A Study on Adverse Drug Reaction Profile of 2nd Line Drugs in Multi Drug Resistant (MDR) and Extensively Drug Resistant (XDR) Tuberculosis Cases Registered under DR-TB Centre in a Tertiary Care Hospital.

Ganes Mahata1, Rupam Kumar T. A.2, Pronoy Sen3, Sandip Mukhopadhyay4

1Commandant Medical, Composite Hospital, CRPF, New Delhi, India. 2Department of Chest Medicine, BMCH, Bardhaman, West Bengal, India. 3Department of Chest Medicine, BMCH, Bardhaman, West Bengal, India.
4Department of Pharmacology, BMCH, Bardhaman, West Bengal, India.

CORRESPONDING AUTHOR

Dr. Rupam Kumar T. A.,
Email : rupamkumarta@yahoo.com

ABSTRACT

Corresponding Author:
Dr. Rupam Kumar T. A.,
#120, Vivekananda Road,
Chotonilpur, PO-Sripally, Dist-Purba,
Bardhaman-713103, West Bengal, India.
E-mail: rupamkumarta@yahoo.com

ABSTRACT

BACKGROUND

The emergence of drug resistant mycobacterium has become a significant public health problem creating an obstacle to effective tuberculosis (TB) control. Freedom from TB is possible with timely, regular, complete treatment, with assurance, prevention and management of side effects of antitubercular drugs. Present study was conducted to evaluate common and rare adverse drug reactions (ADR) of CAT IV and CAT V to analyse demographic, radiological and bacteriological profile and treatment outcome in MDR & XDR patients. We wanted to evaluate the common and rare adverse drug reactions of intensive phase treatment of Multi Drug Resistant Tuberculosis (MDR) and Extensively Drug Resistant Tuberculosis (XDR) as per WHO-UMC Causality Assessment Scale.

METHODS

76 patients of MDR and XDR Tuberculosis were admitted in DR-TB (Drug Resistant TB) centre, Burdwan Medical College and Hospital and the adverse drug reaction profile of 2nd line drugs were analysed during the intensive phase from April 2016 to September 2017 after fulfilling the inclusion and exclusion criteria. Treatment was given as per the guidelines of Revised National TB Control Program PMDT (Programmatic Management of Drug-Resistant TB).

RESULTS

Adverse drug reactions on GI system were nausea 73 patients (96.10%), vomiting 70 (92.10%), acidity 41 (53.9%), and sulphurous belching and hepatitis 1 (1.31%) each. Peripheral neuropathy, hearing deficit, myopathy, skin rashes, hepatitis, nephrotoxicity, cardiac toxicity and convulsion were also observed. In psychosis, 3 (3.95%) had depression and made suicidal attempt. 1 each (1.31%) in hallucination and paranoia. 5 patients (6.58%) had blurring of vision, 2 patients (3.95%) had redness of eyes and one (1.31%) had eye irritation. Reactions were common in first 60 days of the regimen and in patients with BMI ≤18.

CONCLUSIONS

Vigilant monitoring is required for these patients during the initial period and sputum smear and culture conversion is very well correlated with clinical and radiological improvement.

KEY WORDS

MDR TB, XDR TB, Adverse Effects

 

BACKGROUND

Mycobacterium tuberculosis (M. tuberculosis) is an ancient human pathogen, which has plagued countless human societies despite the introduction of curative and preventive therapy in the last century. In recent years, international attention has turned toward the evolving burden of drug resistance. Multi-drug resistant tuberculosis (MDR TB) has emerged in epidemic proportions in the wake of widespread HIV infection in the world's poorest populations, including sub-Saharan Africa. Extensively drug-resistant TB (XDR TB) was first reported in 2006 but has now been documented on six continents1. These trends are critically important for global health, since drug-resistant TB mortality rates are high and second and third-line agents for the treatment of drug-resistant TB are less potent and less tolerable than first-line therapies.

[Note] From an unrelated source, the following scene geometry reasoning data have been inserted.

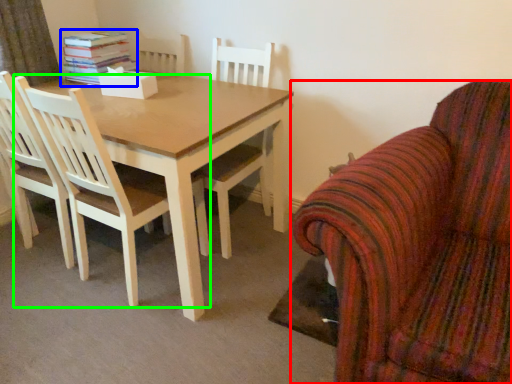 Question: Based on their relative distances, which object is farther from chair (highlighted by a red box)? Choose from book (highlighted by a blue box) and chair (highlighted by a green box).

Choices:
 (A) book
 (B) chair

Answer: (A) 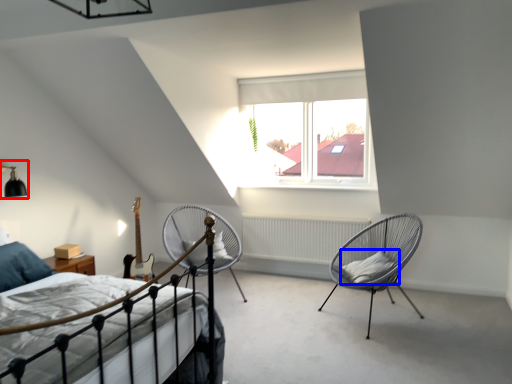 Question: Which point is further to the camera, light fixture (highlighted by a red box) or pillow (highlighted by a blue box)?

Choices:
 (A) light fixture
 (B) pillow

Answer: (B) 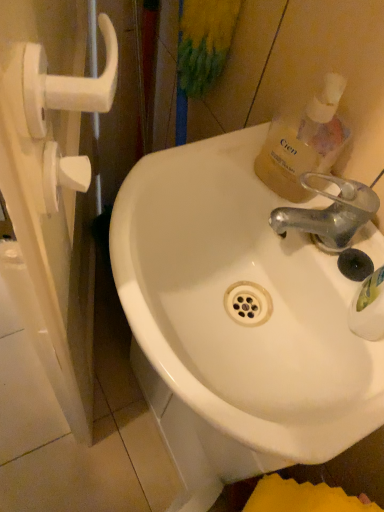 Measure the distance between point (274, 226) and camera.

They are 20.47 inches apart.

Describe the element at coordinates (52, 213) in the screenshot. I see `white plastic handle at left` at that location.

The height and width of the screenshot is (512, 384). I want to click on metallic silver faucet at upper right, so coord(330,213).

Which object is thinner, white plastic handle at left or white glossy sink at center?

white plastic handle at left is thinner.

Is white plastic handle at left in front of or behind white glossy sink at center in the image?

white plastic handle at left is in front of white glossy sink at center.

Can you tell me how much white plastic handle at left and white glossy sink at center differ in facing direction?

There is a 21-degree angle between the facing directions of white plastic handle at left and white glossy sink at center.

Which is in front, point (270, 127) or point (183, 332)?

Point (183, 332)

Is translucent plastic bottle at upper right to the right of white glossy sink at center from the viewer's perspective?

Yes.

You are a GUI agent. You are given a task and a screenshot of the screen. Output one action in this format:
    pyautogui.click(x=<x>, y=<y>)
    Task: Click on the screen door below the white glossy sink at center (from a real-world perspective)
    
    Given the screenshot: What is the action you would take?
    tap(52, 213)

Which of these two, white glossy sink at center or white plastic handle at left, is smaller?

white glossy sink at center is smaller.

From the image's perspective, is white glossy sink at center on top of white plastic handle at left?

No.

Is white glossy sink at center facing away from white plastic handle at left?

No.

From a real-world perspective, does translucent plastic bottle at upper right stand above white plastic handle at left?

Indeed, from a real-world perspective, translucent plastic bottle at upper right stands above white plastic handle at left.

Which object is thinner, translucent plastic bottle at upper right or white plastic handle at left?

translucent plastic bottle at upper right is thinner.

Consider the image. Which object is positioned more to the right, translucent plastic bottle at upper right or white plastic handle at left?

translucent plastic bottle at upper right.

How distant is white glossy sink at center from metallic silver faucet at upper right?

white glossy sink at center is 6.09 inches from metallic silver faucet at upper right.

Which object is thinner, white glossy sink at center or metallic silver faucet at upper right?

metallic silver faucet at upper right.

Does white glossy sink at center appear on the left side of metallic silver faucet at upper right?

Correct, you'll find white glossy sink at center to the left of metallic silver faucet at upper right.

From the image's perspective, which is above, white glossy sink at center or metallic silver faucet at upper right?

metallic silver faucet at upper right.

What are the coordinates of `tap behind the white plastic handle at left` in the screenshot? It's located at (330, 213).

Between metallic silver faucet at upper right and white plastic handle at left, which one is positioned behind?

metallic silver faucet at upper right is further away from the camera.

Is metallic silver faucet at upper right with white plastic handle at left?

No, metallic silver faucet at upper right is not in contact with white plastic handle at left.

Which is closer, [336,198] or [73,122]?

Point [336,198] is closer to the camera than point [73,122].

Who is taller, white plastic handle at left or translucent plastic bottle at upper right?

white plastic handle at left.

Considering the relative positions of white plastic handle at left and translucent plastic bottle at upper right in the image provided, is white plastic handle at left to the left or to the right of translucent plastic bottle at upper right?

From the image, it's evident that white plastic handle at left is to the left of translucent plastic bottle at upper right.

Is point (101, 24) more distant than point (318, 154)?

That is True.

Identify the location of sink behind the white plastic handle at left. (236, 321).

The height and width of the screenshot is (512, 384). Find the location of `bottle located above the white glossy sink at center (from a real-world perspective)`. bottle located above the white glossy sink at center (from a real-world perspective) is located at coordinates (304, 142).

Which object lies further to the anchor point white glossy sink at center, white plastic handle at left or translucent plastic bottle at upper right?

The object further to white glossy sink at center is white plastic handle at left.

Estimate the real-world distances between objects in this image. Which object is closer to translucent plastic bottle at upper right, white glossy sink at center or metallic silver faucet at upper right?

metallic silver faucet at upper right.

From the image, which object appears to be nearer to translucent plastic bottle at upper right, white plastic handle at left or metallic silver faucet at upper right?

metallic silver faucet at upper right.

When comparing their distances from white glossy sink at center, does white plastic handle at left or metallic silver faucet at upper right seem further?

Based on the image, white plastic handle at left appears to be further to white glossy sink at center.

Estimate the real-world distances between objects in this image. Which object is closer to metallic silver faucet at upper right, white glossy sink at center or white plastic handle at left?

Among the two, white glossy sink at center is located nearer to metallic silver faucet at upper right.

Consider the image. Which object lies nearer to the anchor point metallic silver faucet at upper right, white plastic handle at left or white glossy sink at center?

white glossy sink at center is closer to metallic silver faucet at upper right.

Based on their spatial positions, is translucent plastic bottle at upper right or white plastic handle at left further from metallic silver faucet at upper right?

white plastic handle at left lies further to metallic silver faucet at upper right than the other object.

Based on their spatial positions, is white plastic handle at left or translucent plastic bottle at upper right further from metallic silver faucet at upper right?

Among the two, white plastic handle at left is located further to metallic silver faucet at upper right.

You are a GUI agent. You are given a task and a screenshot of the screen. Output one action in this format:
    pyautogui.click(x=<x>, y=<y>)
    Task: Click on the sink between white plastic handle at left and translucent plastic bottle at upper right
    This screenshot has height=512, width=384.
    Given the screenshot: What is the action you would take?
    pyautogui.click(x=236, y=321)

In order to click on bottle between white plastic handle at left and metallic silver faucet at upper right from left to right in this screenshot , I will do `click(304, 142)`.

Identify the location of sink between white plastic handle at left and metallic silver faucet at upper right from left to right. The width and height of the screenshot is (384, 512). coord(236,321).

I want to click on tap between translucent plastic bottle at upper right and white glossy sink at center in the vertical direction, so click(x=330, y=213). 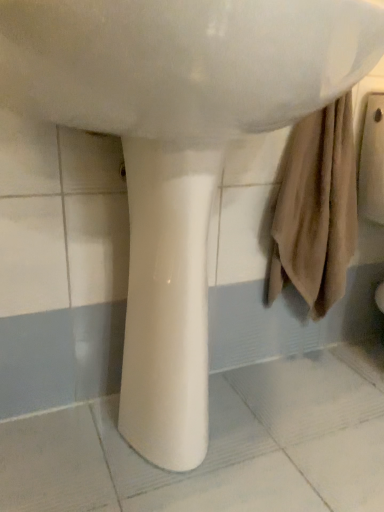 Question: Can you confirm if white glossy sink at center is shorter than white glossy pedestal at center?

Choices:
 (A) no
 (B) yes

Answer: (B)

Question: Can you confirm if white glossy sink at center is wider than white glossy pedestal at center?

Choices:
 (A) no
 (B) yes

Answer: (B)

Question: From a real-world perspective, is white glossy sink at center on white glossy pedestal at center?

Choices:
 (A) yes
 (B) no

Answer: (A)

Question: From a real-world perspective, is white glossy sink at center beneath white glossy pedestal at center?

Choices:
 (A) no
 (B) yes

Answer: (A)

Question: Is white glossy sink at center not close to white glossy pedestal at center?

Choices:
 (A) yes
 (B) no

Answer: (B)

Question: Is the depth of white glossy sink at center greater than that of white glossy pedestal at center?

Choices:
 (A) yes
 (B) no

Answer: (B)

Question: Considering the relative positions of white glossy pedestal at center and white glossy sink at center in the image provided, is white glossy pedestal at center to the right of white glossy sink at center from the viewer's perspective?

Choices:
 (A) yes
 (B) no

Answer: (B)

Question: From a real-world perspective, is white glossy pedestal at center positioned over white glossy sink at center based on gravity?

Choices:
 (A) yes
 (B) no

Answer: (B)

Question: Can you confirm if white glossy pedestal at center is smaller than white glossy sink at center?

Choices:
 (A) yes
 (B) no

Answer: (A)

Question: From a real-world perspective, is white glossy pedestal at center positioned under white glossy sink at center based on gravity?

Choices:
 (A) no
 (B) yes

Answer: (B)

Question: Can you confirm if white glossy pedestal at center is thinner than white glossy sink at center?

Choices:
 (A) yes
 (B) no

Answer: (A)

Question: Is white glossy pedestal at center taller than white glossy sink at center?

Choices:
 (A) no
 (B) yes

Answer: (B)

Question: From a real-world perspective, is white glossy pedestal at center above or below white glossy sink at center?

Choices:
 (A) above
 (B) below

Answer: (B) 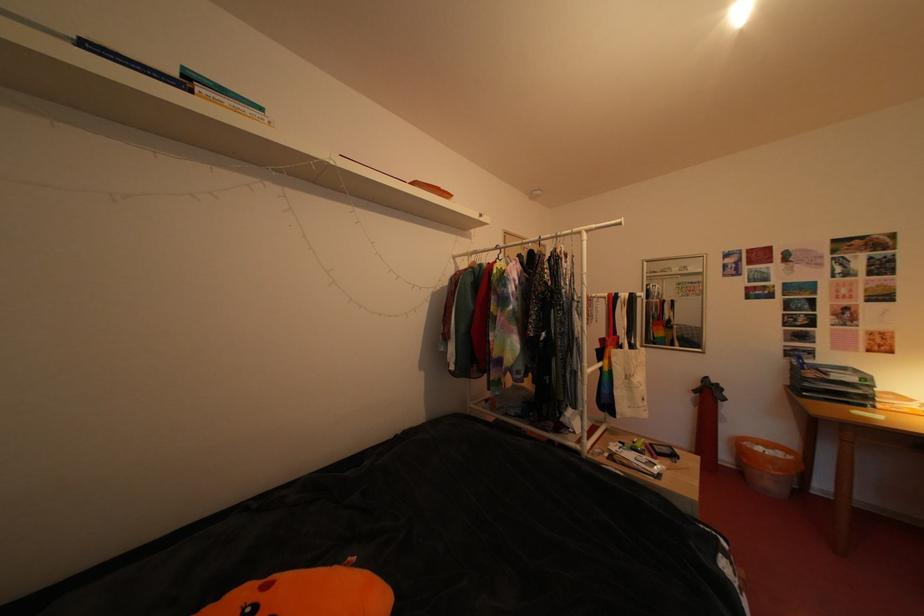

Drug resistant tuberculosis (DR-TB) poses a great threat to the eradication of TB. Therefore, preventing the disease is the key to saving lives and resources. Social and behavioural variables play a big part in this prevention. It is important to determine the social factors that may lead to DR-TB in order to set up prevention programs and more efficient treatment regimens. Drug resistance in tuberculosis is a global problem and India is no exception to this. However, this rise is mainly among the previously treated cases as previous anti-tuberculosis therapy is the single most important risk factor for the development of drug resistance. The worldwide prevalence of drug resistant tuberculosis is on the rise and multiple studies give varying data regarding the adverse drug reaction of multi drug resistant tuberculosis. This study was taken up to determine the adverse drug reactions profile of a patient, previous history of anti-tubercular drug intake and pattern of drug resistant. Globally, 5% of TB cases were estimated to have had MDR-TB in 2013 (3.5% of new and 20.5% of previously treated TB cases). Drug resistance surveillance data show that an estimated 480,000 people developed MDR-TB in 2013 and 210,000 people died. Extensively drug-resistant TB (XDR-TB) has been reported by 100 countries in 2013. On average, an estimated 9% of people with MDR-TB have XDR-TB.2 WHO 2014 Global report on tuberculosis- 97,000 patients were started on MDR-TB treatment in 2013. 2nd line drugs have a lot of side effects. In India, the prevalence of multi-drug resistant TB (MDR-TB), defined as resistance to Isoniazid and Rifampicin with or without resistance to other drugs, is found to be at a low level in most of the regions. Data from several studies conducted by TRC and NTI, have found MDR-TB levels of less than 1% to 3% in new cases and around 12% in re-treatment cases.3,4 The disease is not only medical problem or a public health problem but is also a critical social problem of great magnitude. Base line and adequate information on adverse drug reactions profile of 2nd line drug in MDR and XDR TB, is required for its control and effective treatment.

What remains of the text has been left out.